Our herb basket is missing the long spicy peppers and shiso leaves promised in the marketing blurb, but there's an abundance of soft bib lettuce, radishes, peeled baby carrots, mint leaves and Thai basil.


Momofuku fried chicken lettuce wrap with ginger shallot sauce

The idea is to wrap chunks of chicken in either the lettuce or mu shu pancakes, add herbs and salad and dip in your choice of sauce. I preferred the lettuce over the mu shu - which seemed a little too dense and heavy as a carrier for fried chicken - and the radish and mint provided welcomed relief when the going started to get tough.

Some of the chicken pieces were dry - especially the Southern-style breast pieces - and the batter wasn't as crunchy as I thought it would be, but a splodge of ginger shallot sauce easily fixed that, and our salad bowl was happily refilled (unasked) when it neared depletion.

The Momofuku fried chicken is recommended to be shared between four to eight people. We were a party of five and still couldn't finish it all. A party of six would have knocked it over easily.


Momofuku Bar table seating

With two fried chickens on the menu, we couldn't fit in any of David Chang's famous pork buns so we find ourselves returning that very same day for dinner. By night, the place feels completely different, humming with New Yorkers and overflowing with diners waiting for a table. We have to wait half an hour for a table, tacked onto the end of a table with strangers.
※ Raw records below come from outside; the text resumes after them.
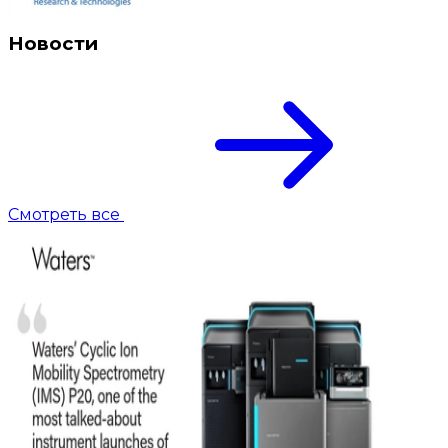
Новости
Смотреть все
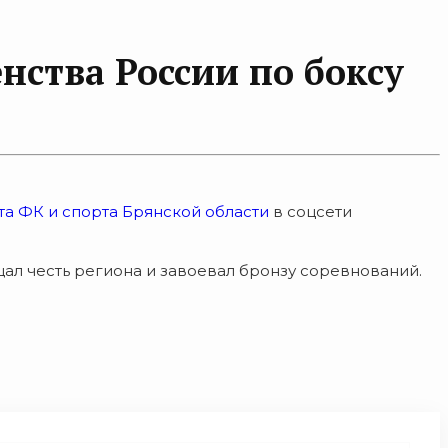
нства России по боксу
а ФК и спорта Брянской области
в соцсети
л честь региона и завоевал бронзу соревнований.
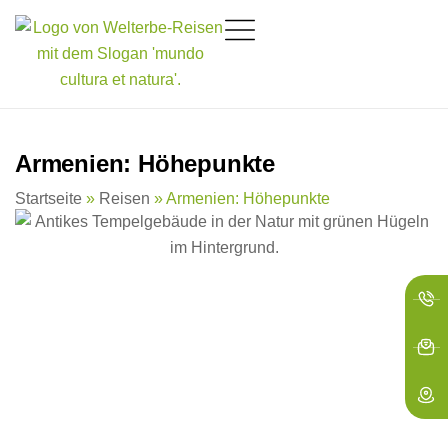
springen
Armenien: Höhepunkte
Startseite
»
Reisen
»
Armenien: Höhepunkte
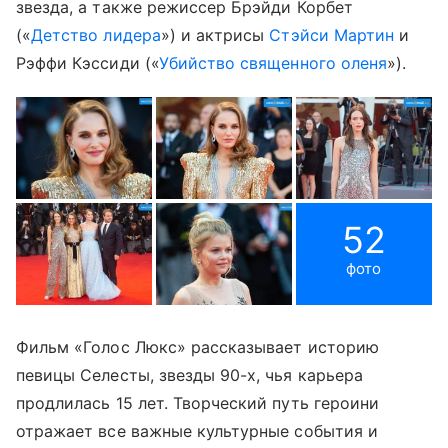
звезда, а также режиссер Брэйди Корбет
(«
Детство лидера
») и актрисы
Стэйси Мартин
и
Рэффи Кэссиди («
Убийство священного оленя
»).
52
фото
Фильм «Голос Люкс» рассказывает историю
певицы Селесты, звезды 90-х, чья карьера
продлилась 15 лет. Творческий путь героини
отражает все важные культурные события и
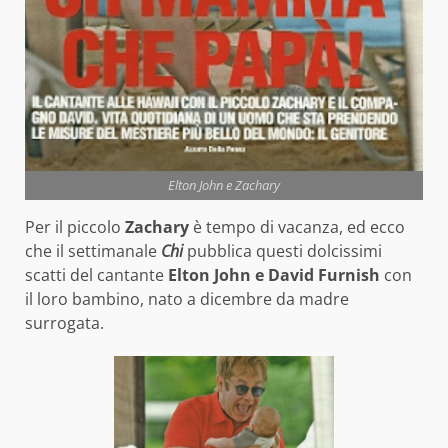
Elton John e Zachary
Per il piccolo
Zachary
è tempo di vacanza, ed ecco
che il settimanale
Chi
pubblica questi dolcissimi
scatti del cantante
Elton John e David Furnish
con
il loro bambino, nato a dicembre da madre
surrogata.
Momofuku pork buns US$9 for two

The pork buns are served in orders of two, also available with shrimp, shiitake or brisket. We stick with the original pork and are rewarded with two hefty slabs of pork belly, so fatty and soft your teeth sink through the flesh like butter. A slick of hoisin sauce adds sweetness, there's pickled cucumber for crunch, and the steamed buns are as soft as a pillow.

There's twice as much pork here as the one in Sydney's Momofuku Seiobo, with the fattylicious pork stacked two storeys high.


Roasted rice cakes US$10

The roasted rice cakes are right up my starch-loving alley, little chunks of dduk Korean rice cake that taste like they've been deep-fried until slightly crispy and then coated in a gochujang chilli sauce and littered with sesame seeds and shallots. There's a slight resistance as you crunch through the thin outer shell before you hit the chewy rice cake middle. So good they're spine-tingling.

The longest wait is for the Momofuku ramen. The stock is hearty, the noodles are chewy, but the highlight is the pork - a slab of tender pork belly and a hunk of pork shoulder that falls apart into soft shreds.


Poached egg yolk innards in the Momofuku ramen

A couple of days later we're pounding the pavement in search of dinner when we look up and realise we're standing right outside Momofuku Ssam Bar. It only takes a sideways glance at each other before we laugh and hustle ourselves inside.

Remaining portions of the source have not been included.